A faithful retyping of every entry below is wanted, with images left out.

---------- Records for the task ----------

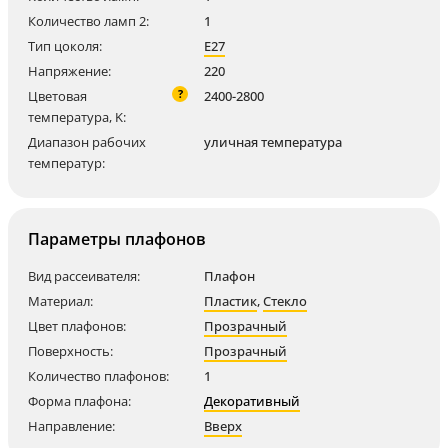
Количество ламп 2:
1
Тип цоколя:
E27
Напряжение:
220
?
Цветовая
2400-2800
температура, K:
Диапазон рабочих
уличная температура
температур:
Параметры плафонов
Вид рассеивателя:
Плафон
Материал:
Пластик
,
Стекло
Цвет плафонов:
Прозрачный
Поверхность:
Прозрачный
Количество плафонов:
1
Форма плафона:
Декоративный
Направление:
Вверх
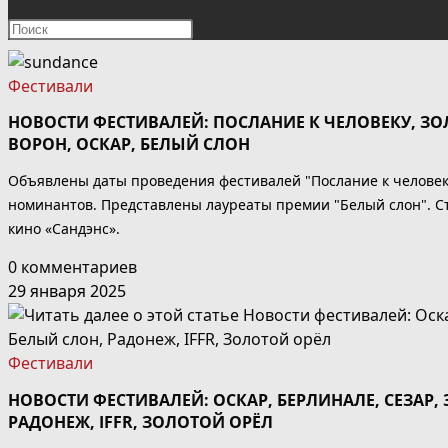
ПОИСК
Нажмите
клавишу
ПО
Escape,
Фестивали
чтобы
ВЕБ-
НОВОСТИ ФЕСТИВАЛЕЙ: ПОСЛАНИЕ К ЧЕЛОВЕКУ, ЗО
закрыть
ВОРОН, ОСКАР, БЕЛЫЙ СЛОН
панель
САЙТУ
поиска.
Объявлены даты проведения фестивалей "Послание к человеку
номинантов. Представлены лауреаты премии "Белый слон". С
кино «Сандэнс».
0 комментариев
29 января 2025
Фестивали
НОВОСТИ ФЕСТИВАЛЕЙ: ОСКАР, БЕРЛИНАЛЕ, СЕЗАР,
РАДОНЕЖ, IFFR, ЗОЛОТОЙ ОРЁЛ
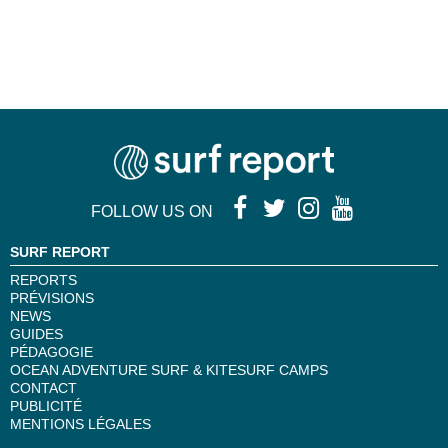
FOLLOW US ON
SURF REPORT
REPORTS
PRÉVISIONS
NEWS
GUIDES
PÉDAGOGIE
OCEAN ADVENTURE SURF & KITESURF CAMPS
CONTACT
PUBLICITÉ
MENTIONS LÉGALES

----------

* Output for this task
Количество ламп 2:
1
Тип цоколя:
E27
Напряжение:
220
?
Цветовая
2400-2800
температура, K:
Диапазон рабочих
уличная температура
температур:
Параметры плафонов
Вид рассеивателя:
Плафон
Материал:
Пластик
,
Стекло
Цвет плафонов:
Прозрачный
Поверхность:
Прозрачный
Количество плафонов:
1
Форма плафона:
Декоративный
Направление:
Вверх
ПОИСК
Нажмите
клавишу
ПО
Escape,
Фестивали
чтобы
ВЕБ-
НОВОСТИ ФЕСТИВАЛЕЙ: ПОСЛАНИЕ К ЧЕЛОВЕКУ, ЗО
закрыть
ВОРОН, ОСКАР, БЕЛЫЙ СЛОН
панель
САЙТУ
поиска.
Объявлены даты проведения фестивалей "Послание к человеку
номинантов. Представлены лауреаты премии "Белый слон". С
кино «Сандэнс».
0 комментариев
29 января 2025
Фестивали
НОВОСТИ ФЕСТИВАЛЕЙ: ОСКАР, БЕРЛИНАЛЕ, СЕЗАР,
РАДОНЕЖ, IFFR, ЗОЛОТОЙ ОРЁЛ
FOLLOW US ON
SURF REPORT
REPORTS
PRÉVISIONS
NEWS
GUIDES
PÉDAGOGIE
OCEAN ADVENTURE SURF & KITESURF CAMPS
CONTACT
PUBLICITÉ
MENTIONS LÉGALES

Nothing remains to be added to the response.